Article 850l Injonction d’insaisissabilité de l’avoir du compte de protection contre les saisies

À la demande du débiteur, la juridiction chargée de l’exécution peut ordonner que l’avoir du compte de protection contre les saisies ne soit pas soumis à la saisie pour une durée allant jusqu’à douze mois, si le débiteur apporte la preuve que, durant les six derniers mois précédant la demande, le compte n’a été crédité, très majoritairement, que de montants insaisissables, et s’il fait valoir de manière crédible que, durant les douze mois suivants, seuls des montants non saisissables sont attendus, très majoritairement. L’adoption de cette injonction peut être refusée si des intérêts supérieurs du créancier y font obstacle. L’injonction doit être levée à la demande d’un créancier si les conditions de son adoption ne sont plus réunies ou si des intérêts supérieurs du créancier y font obstacle.»

Les montants visés à l’article 850c, paragraphe 1, phrase 1, lu en combinaison avec l’article 850c, paragraphe 2a, ZPO, auxquels se réfère l’article 850k, paragraphe 1, phrase 1, figurent actuellement dans la Pfändungsfreigrenzenbekanntmachung 2015 (Avis portant barème des montants exemptés de saisie 2015) du 27 avril 2015, joint en annexe PDF (114 Kb) de à la présente information; nous renvoyons dès lors à cet avis.
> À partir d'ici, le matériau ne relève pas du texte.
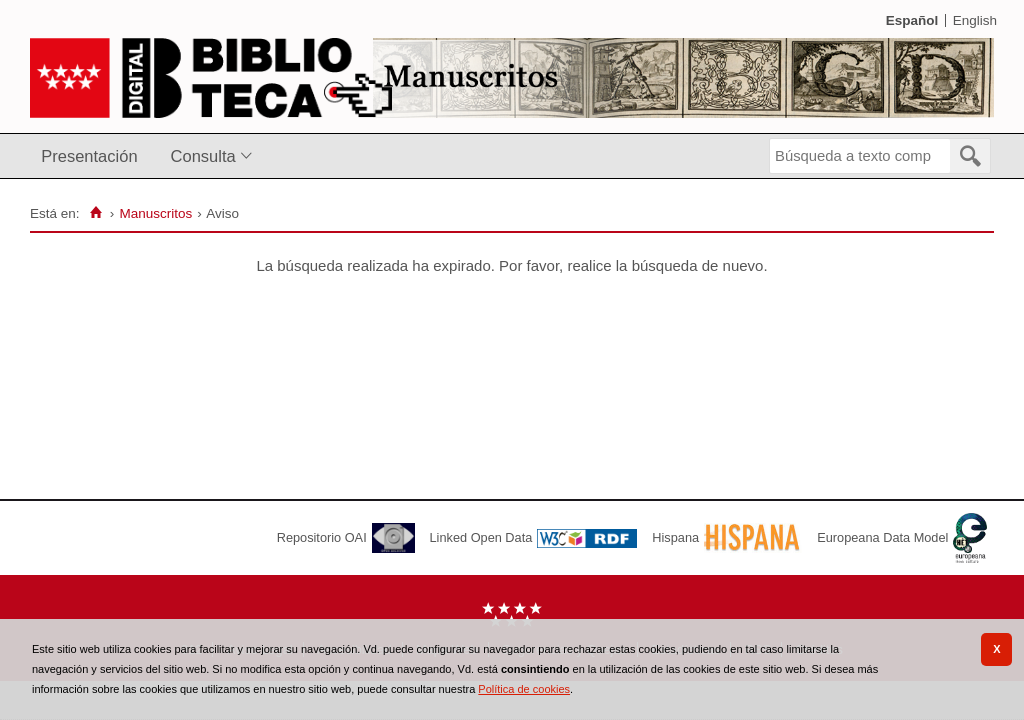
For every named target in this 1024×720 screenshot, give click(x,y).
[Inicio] (95, 213)
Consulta (203, 156)
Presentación (89, 156)
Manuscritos (155, 213)
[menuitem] (93, 156)
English (975, 20)
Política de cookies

Article 50, paragraphe 1, point i) – frais facturés par les banques, le cas échéant, pour la mise en œuvre d’ordonnances équivalentes sur le plan national ou pour fournir des informations relatives aux comptes, et indication de la partie qui est tenue de supporter ces frais

Selon le droit national allemand, les banques ne peuvent facturer des frais pour la mise en œuvre d’ordonnances nationales équivalentes ou pour fournir des informations relatives aux comptes.
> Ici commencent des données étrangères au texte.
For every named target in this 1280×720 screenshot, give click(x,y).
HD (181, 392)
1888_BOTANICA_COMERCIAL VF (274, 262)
Article 50, paragraphe 1, point j) – le barème des frais ou un autre ensemble de règles établissant les frais applicables facturés par toute autorité ou tout organisme participant au traitement ou à l’exécution de l’ordonnance de saisie conservatoire

Les frais à facturer par les juridictions participant au traitement ou à l’exécution de l’ordonnance de saisie conservatoire au titre du règlement (UE) nº 655/2014 sont régis par la loi sur les frais de justice (Gerichtskostengesetz) et la loi sur les frais de justice dans les affaires familiales (Gesetz über Gerichtskosten in Familiensachen). Ces lois peuvent être consultées gratuitement aux adresses suivantes: http://www.gesetze-im-internet.de/bundesrecht/gkg_2004/gesamt.pdf et http://www.gesetze-im-internet.de/bundesrecht/famgkg/gesamt.pdf.

Pour une vue d’ensemble des frais dus en application des lois susmentionnées, nous renvoyons à la réponse concernant l’article 50, paragraphe 1, point n).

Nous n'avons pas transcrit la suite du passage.